The Church … Three Years Later
Bono is lead singer of Irish rock band U2 and? an activist in the fight against AIDS and poverty in Africa. Three years ago, he was critical of the Church’s slow reaction to poverty and AIDS in 2006; Willow Creek Community Church founder and senior pastor Bill Hybels interviewed him three years later.
- Poverty is an offense to Christ, to any concept of justice. The church now leads in combatting poverty. Malaria deaths are down 50 percent and two millions AIDS-infected Africans are now on medication.
- We have no excuse not to act. Caring for the poor is not a suggestion; it is a command. A church leader’s responsibility is to inspire people to serve.
- Must must create excitement around missions to inspire people; communicate about serving in a way that attracts and engages the audience.
- The mark of spiritual maturity is when we begin to release our resources and give what we have. What are we doing for the least of these?Jesus created the Church to exist for the world, not for ourselves.

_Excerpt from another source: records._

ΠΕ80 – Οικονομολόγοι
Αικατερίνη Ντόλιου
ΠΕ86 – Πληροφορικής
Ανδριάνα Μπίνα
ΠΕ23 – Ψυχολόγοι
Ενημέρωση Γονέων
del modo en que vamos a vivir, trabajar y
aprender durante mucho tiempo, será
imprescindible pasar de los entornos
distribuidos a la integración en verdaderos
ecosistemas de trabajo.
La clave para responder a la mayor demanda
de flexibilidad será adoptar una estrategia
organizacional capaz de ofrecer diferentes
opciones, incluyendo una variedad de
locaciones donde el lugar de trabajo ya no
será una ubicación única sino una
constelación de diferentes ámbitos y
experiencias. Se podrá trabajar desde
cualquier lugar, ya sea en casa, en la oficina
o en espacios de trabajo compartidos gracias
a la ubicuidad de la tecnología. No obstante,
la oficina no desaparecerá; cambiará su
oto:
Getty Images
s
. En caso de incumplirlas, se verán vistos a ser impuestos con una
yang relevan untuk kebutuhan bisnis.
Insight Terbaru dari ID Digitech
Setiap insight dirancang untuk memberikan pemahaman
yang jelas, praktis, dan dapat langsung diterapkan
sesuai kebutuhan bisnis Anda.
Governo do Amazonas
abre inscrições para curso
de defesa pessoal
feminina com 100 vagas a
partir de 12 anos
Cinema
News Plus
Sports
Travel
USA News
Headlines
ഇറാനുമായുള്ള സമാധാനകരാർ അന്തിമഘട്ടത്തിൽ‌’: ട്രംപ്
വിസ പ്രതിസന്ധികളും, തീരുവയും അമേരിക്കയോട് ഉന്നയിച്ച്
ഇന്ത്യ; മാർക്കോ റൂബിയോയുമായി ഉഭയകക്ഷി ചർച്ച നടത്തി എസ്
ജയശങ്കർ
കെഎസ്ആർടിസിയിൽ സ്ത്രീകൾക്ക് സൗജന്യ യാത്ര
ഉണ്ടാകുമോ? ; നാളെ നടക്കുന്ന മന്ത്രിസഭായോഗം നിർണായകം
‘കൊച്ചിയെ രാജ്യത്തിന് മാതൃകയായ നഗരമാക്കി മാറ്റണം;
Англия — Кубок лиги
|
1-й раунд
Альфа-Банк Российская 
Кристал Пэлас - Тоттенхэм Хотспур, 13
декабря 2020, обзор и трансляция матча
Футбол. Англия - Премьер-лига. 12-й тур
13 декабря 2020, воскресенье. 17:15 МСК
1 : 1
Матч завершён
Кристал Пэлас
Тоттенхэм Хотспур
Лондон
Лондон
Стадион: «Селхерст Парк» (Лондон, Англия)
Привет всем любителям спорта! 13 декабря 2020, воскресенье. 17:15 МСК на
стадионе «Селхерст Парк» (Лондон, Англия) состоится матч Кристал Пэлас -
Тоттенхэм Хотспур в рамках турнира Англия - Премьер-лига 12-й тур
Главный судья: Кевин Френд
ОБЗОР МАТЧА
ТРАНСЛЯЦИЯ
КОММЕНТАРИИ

- Highlighted churches who have get it — one worship leader said, “I got to a big church. I have a microphone every week. Why did this message have to come from a rock star? “
- Our government could not find $1 billion to help the poor; but it found $700 billion to bail out banks. This shows that we can find money in a crisis. What is more a crisis than life or death?
- Hybels takes Bono to task for his lack of involvement in a local church. Bono replies that lifeless ceremony is hard to take. He looks for honesty and humility. The Church tends to trumpet divisive issues rather than grace.
- Don’t be surprised that change is hard. There is always resistance to justice and equality. Ask yourself: where have you drawn the line?
- Put anger about poverty and injustice to work to motivate us to do more. This generation has the potential to end extreme poverty.
An Interview with Tony Blair
Jim Mellado, Willow Creek Association president, interviews Right Honorable Tony Blair, Former Prime Minster of United Kingdom
- Leaders must sometimes step out and speak against conventional wisdom; must be willing to take a stand and maybe even fail.
- Doubt is a deep reflection on what you are doing and whether it is right. It is a positive process.
- Religious faith gave Blair the courage to take a stand. Faith is a potent force for both good and bad in the world.
- When we lead through crisis, do we react by pointing a finger or in unity? Do not allow a crisis to divide, but come together.
- Whatever pain or struggle we have is nothing compared to the blessings we enjoy, so what are we complaining about?
- Leadership is a blessing, a gift. Use it to help others. Even when painful it is still worth doing. The sense of fulfillment makes the pain worthwhile.